• Aim of the exercise:
A single number is the whole answer: the tally of lines in the data below that include the word "located".
[Exercise input Boundary: Start]
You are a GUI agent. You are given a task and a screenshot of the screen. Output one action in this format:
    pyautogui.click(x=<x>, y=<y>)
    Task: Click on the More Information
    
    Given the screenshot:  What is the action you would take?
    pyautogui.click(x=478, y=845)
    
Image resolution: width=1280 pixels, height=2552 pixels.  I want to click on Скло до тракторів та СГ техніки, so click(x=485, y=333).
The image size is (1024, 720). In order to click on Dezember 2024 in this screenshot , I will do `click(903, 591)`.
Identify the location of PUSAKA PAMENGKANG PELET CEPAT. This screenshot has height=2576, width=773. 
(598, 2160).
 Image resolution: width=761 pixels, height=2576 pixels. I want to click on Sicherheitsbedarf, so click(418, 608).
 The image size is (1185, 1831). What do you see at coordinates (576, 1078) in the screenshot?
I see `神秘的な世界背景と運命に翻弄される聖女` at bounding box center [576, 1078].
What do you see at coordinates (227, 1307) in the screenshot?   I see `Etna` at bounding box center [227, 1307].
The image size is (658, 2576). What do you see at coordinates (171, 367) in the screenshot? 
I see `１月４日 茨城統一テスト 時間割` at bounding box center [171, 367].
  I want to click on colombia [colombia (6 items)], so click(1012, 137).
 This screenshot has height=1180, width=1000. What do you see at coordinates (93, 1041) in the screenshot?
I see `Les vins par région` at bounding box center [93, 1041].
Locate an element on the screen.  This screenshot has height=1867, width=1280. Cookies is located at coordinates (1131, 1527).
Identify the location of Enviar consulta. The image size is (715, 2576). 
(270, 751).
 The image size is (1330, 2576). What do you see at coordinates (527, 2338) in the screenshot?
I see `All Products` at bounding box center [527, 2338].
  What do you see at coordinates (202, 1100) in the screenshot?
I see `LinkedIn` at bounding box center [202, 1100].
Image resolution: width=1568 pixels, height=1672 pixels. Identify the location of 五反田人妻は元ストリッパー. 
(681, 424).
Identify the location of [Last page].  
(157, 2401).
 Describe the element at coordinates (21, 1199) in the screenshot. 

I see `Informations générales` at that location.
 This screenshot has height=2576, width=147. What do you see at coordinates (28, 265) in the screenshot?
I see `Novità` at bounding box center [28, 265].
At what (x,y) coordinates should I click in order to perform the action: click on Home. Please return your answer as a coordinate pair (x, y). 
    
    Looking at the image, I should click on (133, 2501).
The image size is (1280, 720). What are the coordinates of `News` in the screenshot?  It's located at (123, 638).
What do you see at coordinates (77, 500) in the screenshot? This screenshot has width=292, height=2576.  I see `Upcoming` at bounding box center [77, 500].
[Exercise input Boundary: End]
• Problem solution:
2